<<<<
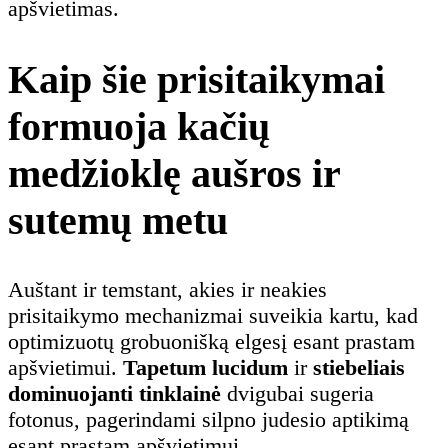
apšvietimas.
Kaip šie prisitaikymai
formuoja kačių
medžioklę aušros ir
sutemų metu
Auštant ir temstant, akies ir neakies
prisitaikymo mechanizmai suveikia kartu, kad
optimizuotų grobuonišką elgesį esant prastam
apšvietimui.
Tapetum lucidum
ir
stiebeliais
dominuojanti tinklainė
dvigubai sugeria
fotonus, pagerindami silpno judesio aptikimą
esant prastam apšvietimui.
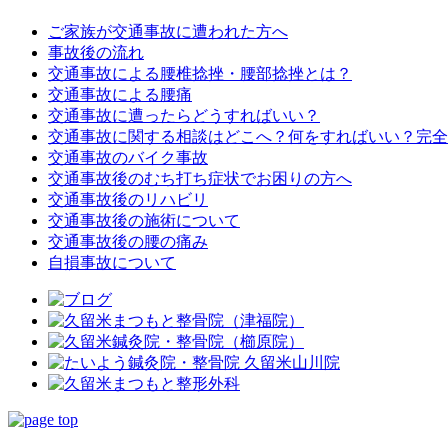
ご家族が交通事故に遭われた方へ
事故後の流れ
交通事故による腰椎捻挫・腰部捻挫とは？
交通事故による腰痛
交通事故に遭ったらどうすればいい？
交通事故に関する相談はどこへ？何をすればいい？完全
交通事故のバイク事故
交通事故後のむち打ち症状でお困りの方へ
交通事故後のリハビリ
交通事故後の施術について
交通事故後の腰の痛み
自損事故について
>>>>
What is needed | Within the material above, show every line that includes "prastam".

Answer box |
optimizuotų grobuonišką elgesį esant prastam
esant prastam apšvietimui.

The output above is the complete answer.